'''

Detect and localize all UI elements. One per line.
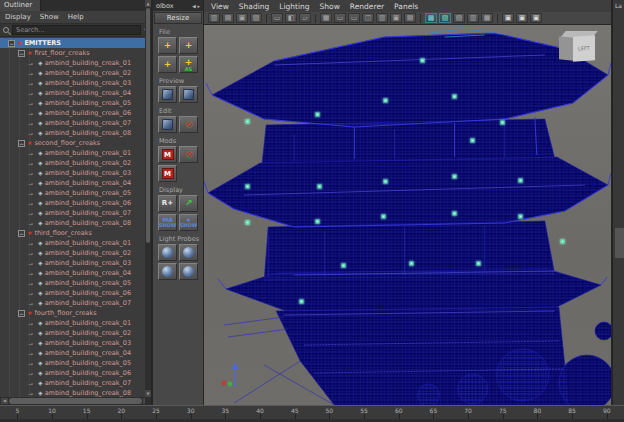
safe-title-icon[interactable]: ▤ [404,13,416,23]
outliner-item-row[interactable]: →◈ambind_building_creak_06 [0,198,151,208]
timeline-tick[interactable]: 55 [347,406,382,422]
outliner-item-row[interactable]: →◈ambind_building_creak_08 [0,218,151,228]
outliner-item-row[interactable]: →◈ambind_building_creak_02 [0,328,151,338]
scrollbar-thumb[interactable] [9,398,142,404]
file-import-button[interactable]: + [158,37,177,54]
grid-icon[interactable]: ▦ [320,13,332,23]
outliner-item-row[interactable]: →◈ambind_building_creak_03 [0,78,151,88]
outliner-menu-help[interactable]: Help [68,13,84,21]
outliner-item-row[interactable]: →◈ambind_building_creak_01 [0,58,151,68]
timeline-tick[interactable]: 10 [35,406,70,422]
viewport-menu-show[interactable]: Show [320,2,340,11]
outliner-item-row[interactable]: →◈ambind_building_creak_05 [0,278,151,288]
scroll-down-icon[interactable]: ▼ [145,390,151,397]
field-chart-icon[interactable]: ▥ [376,13,388,23]
display-arrow-button[interactable]: ↗ [179,195,198,212]
edit-remove-button[interactable]: ⊘ [179,116,198,133]
timeline-tick[interactable]: 45 [277,406,312,422]
resize-button[interactable]: Resize [154,12,202,24]
outliner-horizontal-scrollbar[interactable]: ◀ ▶ [0,397,151,405]
timeline-tick[interactable]: 85 [555,406,590,422]
timeline-tick[interactable]: 80 [520,406,555,422]
bookmark-icon[interactable]: ▧ [250,13,262,23]
scrollbar-thumb[interactable] [146,8,150,243]
timeline-tick[interactable]: 30 [173,406,208,422]
outliner-item-row[interactable]: →◈ambind_building_creak_08 [0,128,151,138]
outliner-item-row[interactable]: →◈ambind_building_creak_01 [0,238,151,248]
expander-icon[interactable]: − [18,140,25,147]
outliner-item-row[interactable]: →◈ambind_building_creak_06 [0,288,151,298]
viewport-menu-shading[interactable]: Shading [239,2,269,11]
view-cube-left-face[interactable]: LEFT [573,35,595,62]
shaded-mode-icon[interactable]: ▨ [439,13,451,23]
expander-icon[interactable]: − [18,230,25,237]
film-gate-icon[interactable]: ▭ [334,13,346,23]
outliner-group-row[interactable]: −★second_floor_creaks [0,138,151,148]
viewport-menu-panels[interactable]: Panels [394,2,418,11]
outliner-item-row[interactable]: →◈ambind_building_creak_01 [0,148,151,158]
expander-icon[interactable]: − [8,40,15,47]
mods-m-button[interactable]: M [158,146,177,163]
outliner-item-row[interactable]: →◈ambind_building_creak_04 [0,178,151,188]
outliner-item-row[interactable]: →◈ambind_building_creak_02 [0,158,151,168]
outliner-item-row[interactable]: →◈ambind_building_creak_03 [0,338,151,348]
outliner-item-row[interactable]: →◈ambind_building_creak_07 [0,118,151,128]
resolution-gate-icon[interactable]: ▭ [348,13,360,23]
outliner-item-row[interactable]: →◈ambind_building_creak_01 [0,318,151,328]
outliner-item-row[interactable]: →◈ambind_building_creak_05 [0,358,151,368]
display-ma-show-button[interactable]: MASHOW [158,214,177,231]
outliner-vertical-scrollbar[interactable]: ▲ ▼ [145,0,151,405]
image-plane-icon[interactable]: ▭ [271,13,283,23]
outliner-group-row[interactable]: −★EMITTERS [0,38,151,48]
outliner-item-row[interactable]: →◈ambind_building_creak_06 [0,108,151,118]
textured-mode-icon[interactable]: ▧ [453,13,465,23]
use-lights-icon[interactable]: ▥ [467,13,479,23]
outliner-item-row[interactable]: →◈ambind_building_creak_06 [0,368,151,378]
outliner-item-row[interactable]: →◈ambind_building_creak_03 [0,258,151,268]
timeline-tick[interactable]: 75 [485,406,520,422]
outliner-item-row[interactable]: →◈ambind_building_creak_08 [0,388,151,397]
file-import-as-button[interactable]: +AS [179,56,198,73]
timeline-tick[interactable]: 40 [243,406,278,422]
lock-camera-icon[interactable]: ▤ [222,13,234,23]
timeline-tick[interactable]: 25 [139,406,174,422]
timeline-tick[interactable]: 65 [416,406,451,422]
viewport-menu-view[interactable]: View [211,2,229,11]
timeline-tick[interactable]: 50 [312,406,347,422]
timeline-tick[interactable]: 70 [451,406,486,422]
outliner-group-row[interactable]: −★fourth_floor_creaks [0,308,151,318]
file-export-button[interactable]: + [158,56,177,73]
timeline-tick[interactable]: 15 [69,406,104,422]
edit-mesh-button[interactable] [158,116,177,133]
exposure-icon[interactable]: ▣ [530,13,542,23]
select-camera-icon[interactable]: ▥ [208,13,220,23]
outliner-item-row[interactable]: →◈ambind_building_creak_05 [0,188,151,198]
outliner-item-row[interactable]: →◈ambind_building_creak_05 [0,98,151,108]
outliner-item-row[interactable]: →◈ambind_building_creak_02 [0,248,151,258]
outliner-group-row[interactable]: −★first_floor_creaks [0,48,151,58]
timeline-tick[interactable]: 60 [381,406,416,422]
outliner-item-row[interactable]: →◈ambind_building_creak_07 [0,298,151,308]
viewport-canvas[interactable]: LEFT [204,25,611,405]
mods-disable-time-button[interactable]: ⊘ [179,146,198,163]
shadows-icon[interactable]: ▦ [481,13,493,23]
isolate-select-icon[interactable]: ▣ [502,13,514,23]
panel-strip-thumb[interactable] [615,228,624,258]
file-import-folder-button[interactable]: + [179,37,198,54]
outliner-item-row[interactable]: →◈ambind_building_creak_04 [0,88,151,98]
outliner-item-row[interactable]: →◈ambind_building_creak_04 [0,348,151,358]
scroll-up-icon[interactable]: ▲ [145,0,151,7]
xray-icon[interactable]: ▣ [516,13,528,23]
outliner-item-row[interactable]: →◈ambind_building_creak_07 [0,378,151,388]
view-cube[interactable]: LEFT [559,31,599,67]
light-probe-4-button[interactable] [179,263,198,280]
layers-panel-strip[interactable]: La [611,0,624,405]
timeline-tick[interactable]: 5 [0,406,35,422]
gate-mask-icon[interactable]: ◫ [362,13,374,23]
scroll-left-icon[interactable]: ◀ [1,398,8,404]
outliner-item-row[interactable]: →◈ambind_building_creak_02 [0,68,151,78]
outliner-item-row[interactable]: →◈ambind_building_creak_07 [0,208,151,218]
grease-pencil-icon[interactable]: ▱ [299,13,311,23]
viewport-menu-renderer[interactable]: Renderer [350,2,384,11]
outliner-item-row[interactable]: →◈ambind_building_creak_04 [0,268,151,278]
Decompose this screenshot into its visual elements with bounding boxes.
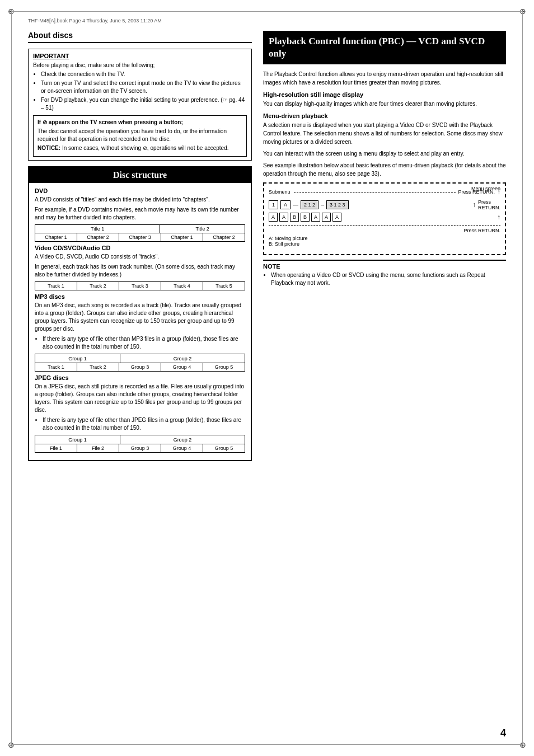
mp3-group2-label: Group 2 <box>120 354 245 363</box>
vcd-track3: Track 3 <box>119 282 161 290</box>
jpeg-group1-label: Group 1 <box>35 435 120 444</box>
important-bullet-1: Check the connection with the TV. <box>41 71 247 78</box>
dvd-ch5: Chapter 2 <box>203 233 245 241</box>
pbc-label-a: A: Moving picture <box>269 236 500 241</box>
vcd-track2: Track 2 <box>77 282 119 290</box>
mp3-group1-label: Group 1 <box>35 354 120 363</box>
dvd-ch2: Chapter 2 <box>77 233 119 241</box>
pbc-highres-title: High-resolution still image display <box>263 91 506 98</box>
dvd-ch3: Chapter 3 <box>119 233 161 241</box>
jpeg-body1: On a JPEG disc, each still picture is re… <box>35 383 245 414</box>
pbc-arrow-up3: ↑ <box>497 213 500 221</box>
important-title: IMPORTANT <box>33 53 247 59</box>
pbc-highres-body: You can display high-quality images whic… <box>263 100 506 108</box>
mp3-group5: Group 5 <box>203 363 245 371</box>
pbc-submenu-label: Submenu <box>269 189 291 195</box>
jpeg-title: JPEG discs <box>35 374 245 381</box>
pbc-press-return2: Press RETURN. <box>478 199 500 210</box>
dvd-ch4: Chapter 1 <box>161 233 203 241</box>
pbc-row1: Submenu Press RETURN. ↑ <box>269 188 500 196</box>
vcd-track5: Track 5 <box>203 282 245 290</box>
important-bullet-2: Turn on your TV and select the correct i… <box>41 79 247 95</box>
important-box: IMPORTANT Before playing a disc, make su… <box>28 49 252 161</box>
notice-footer: NOTICE: In some cases, without showing ⊘… <box>38 144 242 152</box>
pbc-label-b: B: Still picture <box>269 241 500 247</box>
vcd-body1: A Video CD, SVCD, Audio CD consists of "… <box>35 253 245 261</box>
note-title: NOTE <box>263 263 506 270</box>
pbc-box-b1: B <box>290 213 299 222</box>
mp3-subsection: MP3 discs On an MP3 disc, each song is r… <box>35 293 245 372</box>
reg-mark-br: ⊕ <box>517 739 528 750</box>
note-box: NOTE When operating a Video CD or SVCD u… <box>263 260 506 287</box>
jpeg-diagram: Group 1 Group 2 File 1 File 2 Group 3 Gr… <box>35 435 245 453</box>
jpeg-group2-label: Group 2 <box>120 435 245 444</box>
reg-mark-tl: ⊕ <box>6 6 17 17</box>
pbc-box-a1: A <box>269 213 278 222</box>
jpeg-bullet-1: If there is any type of file other than … <box>43 416 245 432</box>
right-column: Playback Control function (PBC) — VCD an… <box>263 31 506 728</box>
pbc-box-a5: A <box>332 213 341 222</box>
dvd-ch1: Chapter 1 <box>35 233 77 241</box>
vcd-track1: Track 1 <box>35 282 77 290</box>
page-number: 4 <box>500 727 506 739</box>
jpeg-group5: Group 5 <box>203 444 245 452</box>
notice-box: If ⊘ appears on the TV screen when press… <box>33 115 247 157</box>
pbc-press-return3: Press RETURN. <box>269 228 500 233</box>
pbc-intro: The Playback Control function allows you… <box>263 70 506 87</box>
dvd-title1-label: Title 1 <box>35 225 160 233</box>
pbc-item-a1: A <box>280 200 291 209</box>
pbc-menudriven-body3: See example illustration below about bas… <box>263 161 506 178</box>
vcd-title: Video CD/SVCD/Audio CD <box>35 245 245 251</box>
pbc-arrow-up2: ↑ <box>472 201 476 209</box>
pbc-diagram: Menu screen Submenu Press RETURN. ↑ 1 A … <box>263 182 506 255</box>
pbc-header-box: Playback Control function (PBC) — VCD an… <box>263 31 506 64</box>
note-bullet-1: When operating a Video CD or SVCD using … <box>271 271 506 287</box>
mp3-group3: Group 3 <box>119 363 161 371</box>
jpeg-bullets: If there is any type of file other than … <box>35 416 245 432</box>
pbc-box-a4: A <box>322 213 331 222</box>
pbc-row3: A A B B A A A ↑ <box>269 213 500 222</box>
notice-trigger: If ⊘ appears on the TV screen when press… <box>38 119 242 126</box>
vcd-track4: Track 4 <box>161 282 203 290</box>
pbc-item-3: 3 1 2 3 <box>326 200 349 209</box>
header-info: THF-M45[A].book Page 4 Thursday, June 5,… <box>28 18 162 24</box>
dvd-body1: A DVD consists of "titles" and each titl… <box>35 196 245 204</box>
vcd-subsection: Video CD/SVCD/Audio CD A Video CD, SVCD,… <box>35 245 245 290</box>
pbc-box-a2: A <box>279 213 288 222</box>
mp3-track1: Track 1 <box>35 363 77 371</box>
dvd-subsection: DVD A DVD consists of "titles" and each … <box>35 187 245 242</box>
dvd-title: DVD <box>35 187 245 194</box>
important-bullet-3: For DVD playback, you can change the ini… <box>41 96 247 112</box>
jpeg-file2: File 2 <box>77 444 119 452</box>
note-bullets: When operating a Video CD or SVCD using … <box>263 271 506 287</box>
reg-mark-tr: ⊕ <box>517 6 528 17</box>
vcd-body2: In general, each track has its own track… <box>35 263 245 279</box>
pbc-row2: 1 A 2 1 2 3 1 2 3 ↑ Press RETURN. <box>269 199 500 210</box>
pbc-menudriven-body2: You can interact with the screen using a… <box>263 149 506 158</box>
left-column: About discs IMPORTANT Before playing a d… <box>28 31 252 728</box>
dvd-diagram: Title 1 Title 2 Chapter 1 Chapter 2 Chap… <box>35 224 245 242</box>
pbc-title: Playback Control function (PBC) — VCD an… <box>269 35 500 60</box>
important-intro: Before playing a disc, make sure of the … <box>33 62 247 69</box>
mp3-track2: Track 2 <box>77 363 119 371</box>
pbc-press-return1: Press RETURN. <box>458 189 495 195</box>
important-bullets: Check the connection with the TV. Turn o… <box>33 71 247 112</box>
pbc-box-b2: B <box>301 213 310 222</box>
pbc-menudriven-title: Menu-driven playback <box>263 112 506 119</box>
jpeg-group4: Group 4 <box>161 444 203 452</box>
disc-structure-title: Disc structure <box>29 167 251 183</box>
mp3-diagram: Group 1 Group 2 Track 1 Track 2 Group 3 … <box>35 354 245 372</box>
vcd-diagram: Track 1 Track 2 Track 3 Track 4 Track 5 <box>35 281 245 290</box>
mp3-body1: On an MP3 disc, each song is recorded as… <box>35 302 245 333</box>
mp3-title: MP3 discs <box>35 293 245 300</box>
jpeg-subsection: JPEG discs On a JPEG disc, each still pi… <box>35 374 245 453</box>
pbc-arrow-up1: ↑ <box>497 188 500 196</box>
dvd-title2-label: Title 2 <box>160 225 245 233</box>
notice-body: The disc cannot accept the operation you… <box>38 128 242 143</box>
mp3-group4: Group 4 <box>161 363 203 371</box>
mp3-bullets: If there is any type of file other than … <box>35 335 245 351</box>
jpeg-file1: File 1 <box>35 444 77 452</box>
section-title: About discs <box>28 31 252 43</box>
dvd-body2: For example, if a DVD contains movies, e… <box>35 206 245 222</box>
pbc-box-a3: A <box>311 213 320 222</box>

'''

▸ What the exercise asks: Lines holding "cube" in the material above are to be reported.

▸ Exercise solution:
view-cube-left-face[interactable]: LEFT [573,35,595,62]
view-cube[interactable]: LEFT [559,31,599,67]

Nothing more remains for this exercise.